Nomor kamar. Hati Nayna tercubit keras. Diam-diam dia memohon dalam hati semoga adegan-adegan yang terlintas dalam pikirannya tidak terjadi.
“Sini!” Vina menarik tangan Nayna memasuki lift.
Tentu saja penampilan kucel Nayna mengundang lirikan orang-orang yang lalu lalang di lobi, untunglah lift sedang kosong. Pegangan Vina di pergelangannya cukup kencang. Sahabatnya sejak sekolah dasar itu mengerjap gelisah dan tak sabar menunggu pergantian lift menuju lantai tujuh.

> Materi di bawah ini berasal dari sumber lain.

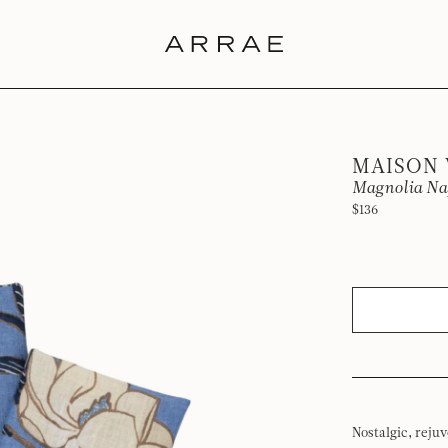
MAISON
Magnolia Nap
$136
Nostalgic, reju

“Kamu … yakin itu Mas Bagus?” Suara Nayna mencicit. Air matanya tak berhenti mengalir seperti pipa yang bocor.
“Ya ampun, Nay. Seratus persen aku yakin. Mas Bagus-mu yang tidak terlalu tinggi, dandanan kayak anak muda, rambut dibikin mirip badboy dan muka yang nggak ganteng-ganteng amat. Aku yakin betul itu dia.”
“Tapi Mas Bagus gak seperti itu. Dia pergi dengan kemeja rapi dan rambut yang ditata biasa. Dia hanya pergi ke acara pindahan rumah teman sekantornya.”
“Oh ya?” Vina tersenyum miring mengejek kenaifan Nayna, tapi matanya menyuratkan kejengkelan yang luar biasa. “Enggak ada salahnya juga kita pastikan, 'kan?”
Vina terlihat sangat yakin dan semakin membuat hati Nayna meragu.
Pintu lift akhirnya terbuka di lantai tujuh. Dengan terburu-buru Vina menyambar tangannya dan menariknya melewati lorong panjang sampai akhirnya tiba di depan kamar bertuliskan 707. Sebuah angka yang cantik tapi tidak dengan isi di dalamnya.
Tubuh Nayna bergetar saat tangan Vina terulur untuk mengetuk pintu. Beberapa kali ketukan tapi tidak ada jawaban dari dalam. Jantung Nayna bergemuruh sakit. Dia memohon-mohon dalam hati semoga ketakutannya tidak menjadi nyata.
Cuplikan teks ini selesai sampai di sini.